Please output every line of the material as it stands, without the pictures.

• _Material shown_
————————

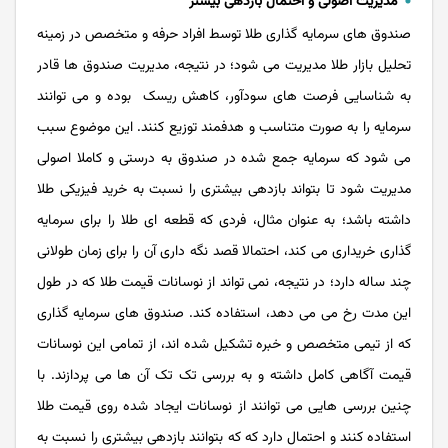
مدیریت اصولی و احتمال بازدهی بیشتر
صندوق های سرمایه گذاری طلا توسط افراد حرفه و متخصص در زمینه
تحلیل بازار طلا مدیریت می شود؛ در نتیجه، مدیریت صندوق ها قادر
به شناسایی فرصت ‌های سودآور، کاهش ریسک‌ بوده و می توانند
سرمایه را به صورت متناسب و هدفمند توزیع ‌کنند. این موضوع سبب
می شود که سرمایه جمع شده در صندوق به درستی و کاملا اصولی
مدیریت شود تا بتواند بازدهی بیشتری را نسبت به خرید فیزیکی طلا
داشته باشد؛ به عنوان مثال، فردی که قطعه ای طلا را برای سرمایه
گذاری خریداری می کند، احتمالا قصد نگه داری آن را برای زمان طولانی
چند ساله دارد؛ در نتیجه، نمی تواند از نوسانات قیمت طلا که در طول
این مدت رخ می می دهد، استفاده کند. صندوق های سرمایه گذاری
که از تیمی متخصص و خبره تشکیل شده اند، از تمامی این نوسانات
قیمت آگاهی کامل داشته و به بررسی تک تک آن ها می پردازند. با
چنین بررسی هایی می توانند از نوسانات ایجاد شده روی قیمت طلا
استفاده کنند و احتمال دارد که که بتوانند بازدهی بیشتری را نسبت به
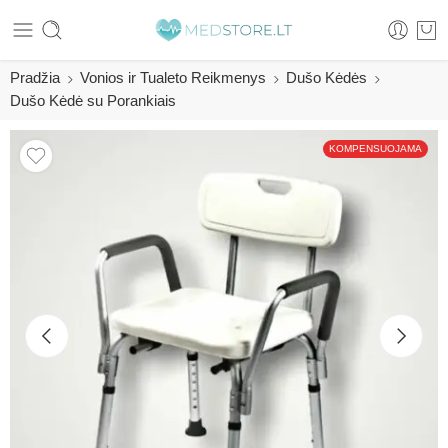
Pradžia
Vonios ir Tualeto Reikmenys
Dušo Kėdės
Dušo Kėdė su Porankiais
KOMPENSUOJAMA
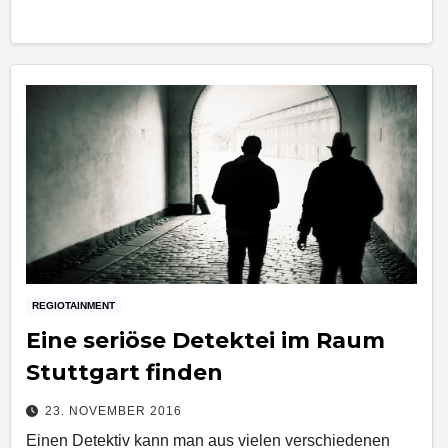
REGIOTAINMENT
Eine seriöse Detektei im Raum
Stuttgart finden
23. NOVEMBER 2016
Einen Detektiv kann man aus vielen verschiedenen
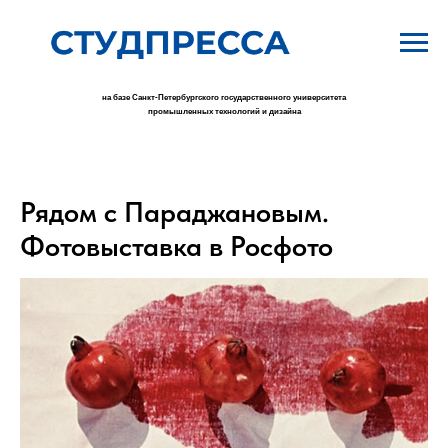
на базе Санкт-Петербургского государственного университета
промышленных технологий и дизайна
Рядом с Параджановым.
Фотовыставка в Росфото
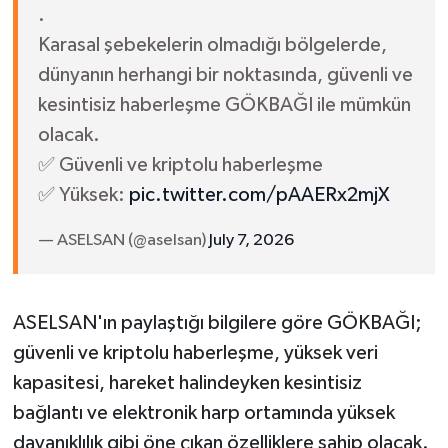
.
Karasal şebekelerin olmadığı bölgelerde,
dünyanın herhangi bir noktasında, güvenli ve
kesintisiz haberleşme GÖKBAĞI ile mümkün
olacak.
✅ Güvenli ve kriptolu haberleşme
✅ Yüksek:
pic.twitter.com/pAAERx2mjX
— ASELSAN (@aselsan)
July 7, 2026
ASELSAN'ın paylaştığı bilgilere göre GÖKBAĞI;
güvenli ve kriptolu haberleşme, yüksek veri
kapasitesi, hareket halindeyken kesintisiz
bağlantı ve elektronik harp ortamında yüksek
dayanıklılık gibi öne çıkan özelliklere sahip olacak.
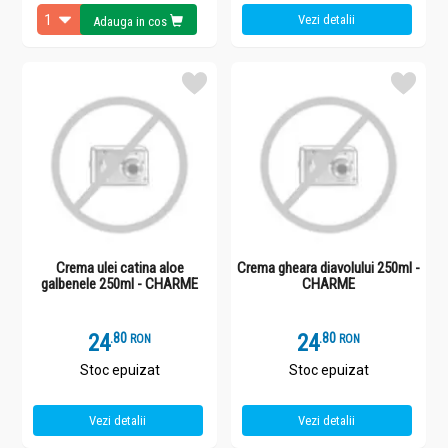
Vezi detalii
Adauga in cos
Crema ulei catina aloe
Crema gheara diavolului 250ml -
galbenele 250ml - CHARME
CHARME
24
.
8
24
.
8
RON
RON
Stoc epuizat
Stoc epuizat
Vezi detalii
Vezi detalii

————————

• _The answer_
مدیریت اصولی و احتمال بازدهی بیشتر
صندوق های سرمایه گذاری طلا توسط افراد حرفه و متخصص در زمینه
تحلیل بازار طلا مدیریت می شود؛ در نتیجه، مدیریت صندوق ها قادر
به شناسایی فرصت ‌های سودآور، کاهش ریسک‌ بوده و می توانند
سرمایه را به صورت متناسب و هدفمند توزیع ‌کنند. این موضوع سبب
می شود که سرمایه جمع شده در صندوق به درستی و کاملا اصولی
مدیریت شود تا بتواند بازدهی بیشتری را نسبت به خرید فیزیکی طلا
داشته باشد؛ به عنوان مثال، فردی که قطعه ای طلا را برای سرمایه
گذاری خریداری می کند، احتمالا قصد نگه داری آن را برای زمان طولانی
چند ساله دارد؛ در نتیجه، نمی تواند از نوسانات قیمت طلا که در طول
این مدت رخ می می دهد، استفاده کند. صندوق های سرمایه گذاری
که از تیمی متخصص و خبره تشکیل شده اند، از تمامی این نوسانات
قیمت آگاهی کامل داشته و به بررسی تک تک آن ها می پردازند. با
چنین بررسی هایی می توانند از نوسانات ایجاد شده روی قیمت طلا
استفاده کنند و احتمال دارد که که بتوانند بازدهی بیشتری را نسبت به
Pradžia
Vonios ir Tualeto Reikmenys
Dušo Kėdės
Dušo Kėdė su Porankiais
KOMPENSUOJAMA
REGIOTAINMENT
Eine seriöse Detektei im Raum
Stuttgart finden
23. NOVEMBER 2016
Einen Detektiv kann man aus vielen verschiedenen
на базе Санкт-Петербургского государственного университета
промышленных технологий и дизайна
Рядом с Параджановым.
Фотовыставка в Росфото
.
Karasal şebekelerin olmadığı bölgelerde,
dünyanın herhangi bir noktasında, güvenli ve
kesintisiz haberleşme GÖKBAĞI ile mümkün
olacak.
✅ Güvenli ve kriptolu haberleşme
✅ Yüksek:
pic.twitter.com/pAAERx2mjX
— ASELSAN (@aselsan)
July 7, 2026
ASELSAN'ın paylaştığı bilgilere göre GÖKBAĞI;
güvenli ve kriptolu haberleşme, yüksek veri
kapasitesi, hareket halindeyken kesintisiz
bağlantı ve elektronik harp ortamında yüksek
dayanıklılık gibi öne çıkan özelliklere sahip olacak.
Vezi detalii
Adauga in cos
Crema ulei catina aloe
Crema gheara diavolului 250ml -
galbenele 250ml - CHARME
CHARME
24
.
8
24
.
8
RON
RON
Stoc epuizat
Stoc epuizat
Vezi detalii
Vezi detalii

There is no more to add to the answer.